What to produce
Which lines of the listing hold the string "each"? Copy those lines.

Supplied data
== Segment start ==

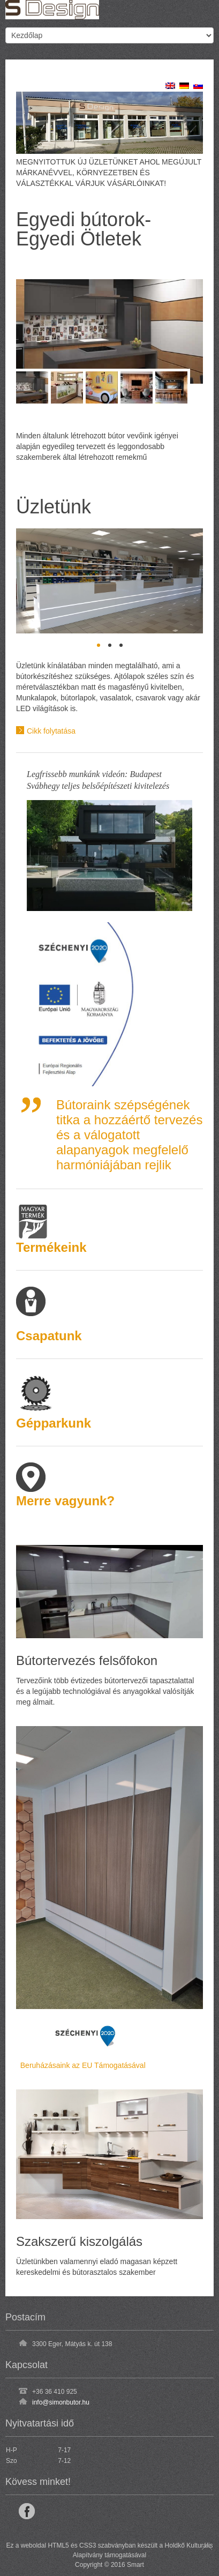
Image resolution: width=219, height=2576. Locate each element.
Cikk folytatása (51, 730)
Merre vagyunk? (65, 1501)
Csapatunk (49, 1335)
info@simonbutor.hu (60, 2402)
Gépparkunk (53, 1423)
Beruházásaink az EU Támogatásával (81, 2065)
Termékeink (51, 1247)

== Segment end ==
== Segment start ==

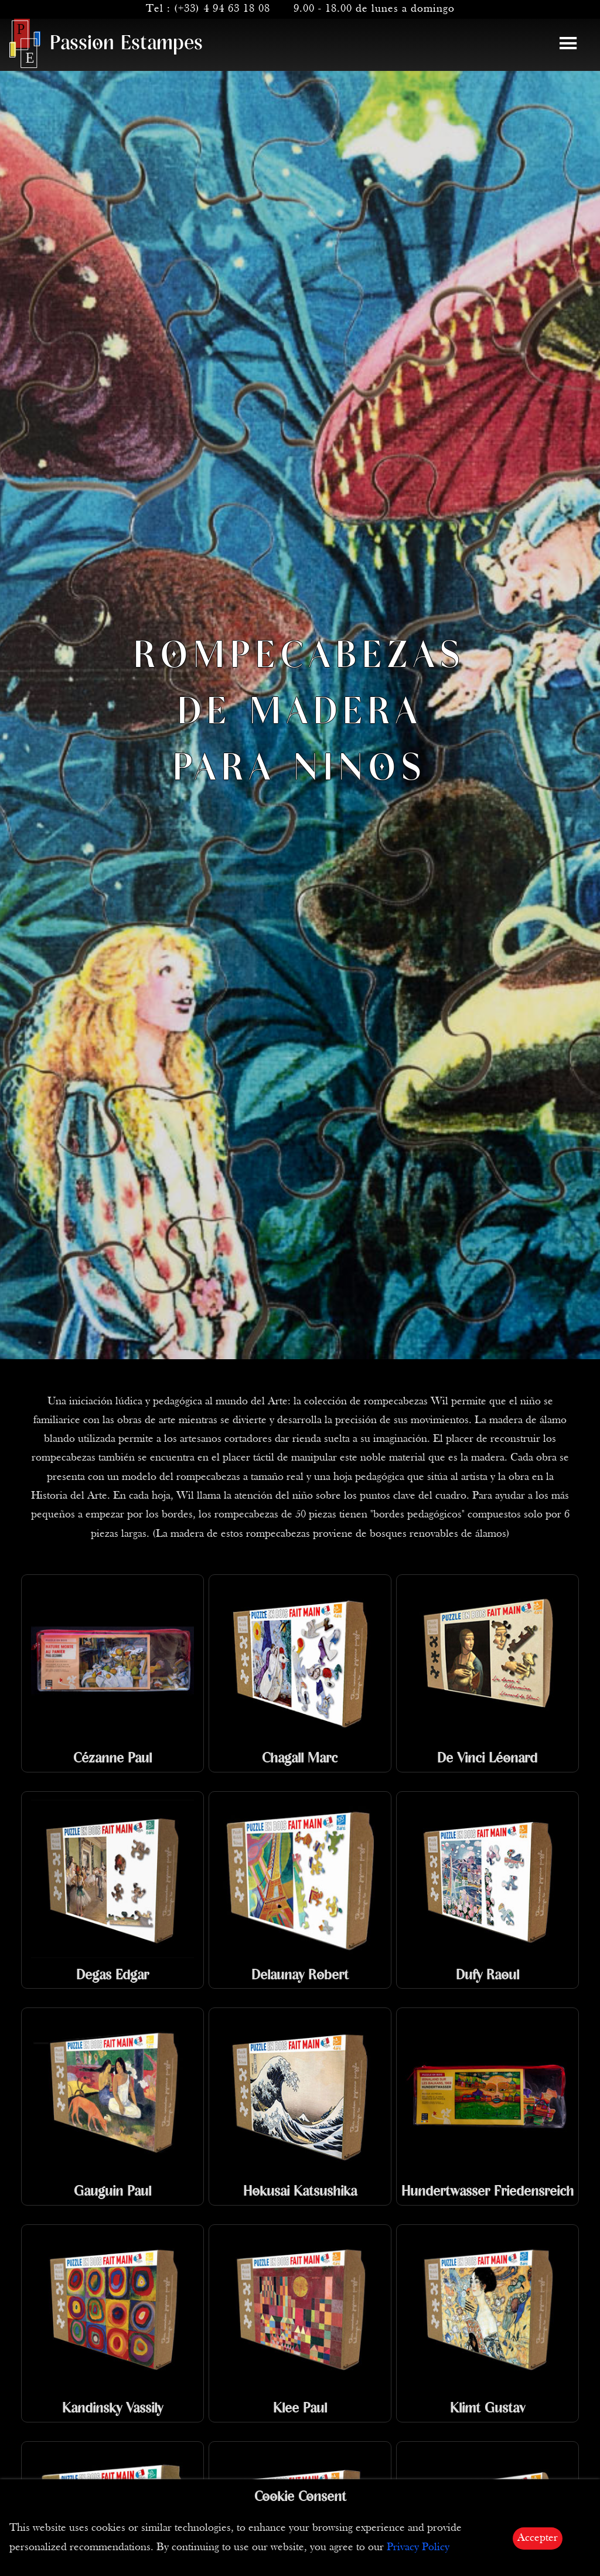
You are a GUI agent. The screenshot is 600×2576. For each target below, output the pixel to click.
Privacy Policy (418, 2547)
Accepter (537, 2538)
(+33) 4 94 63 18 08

== Segment end ==

Solution to this exercise
Image resolution: width=219, height=2576. Locate each element.
You are a GUI agent. The screenshot is 600×2576. For each target below, output the pixel to click.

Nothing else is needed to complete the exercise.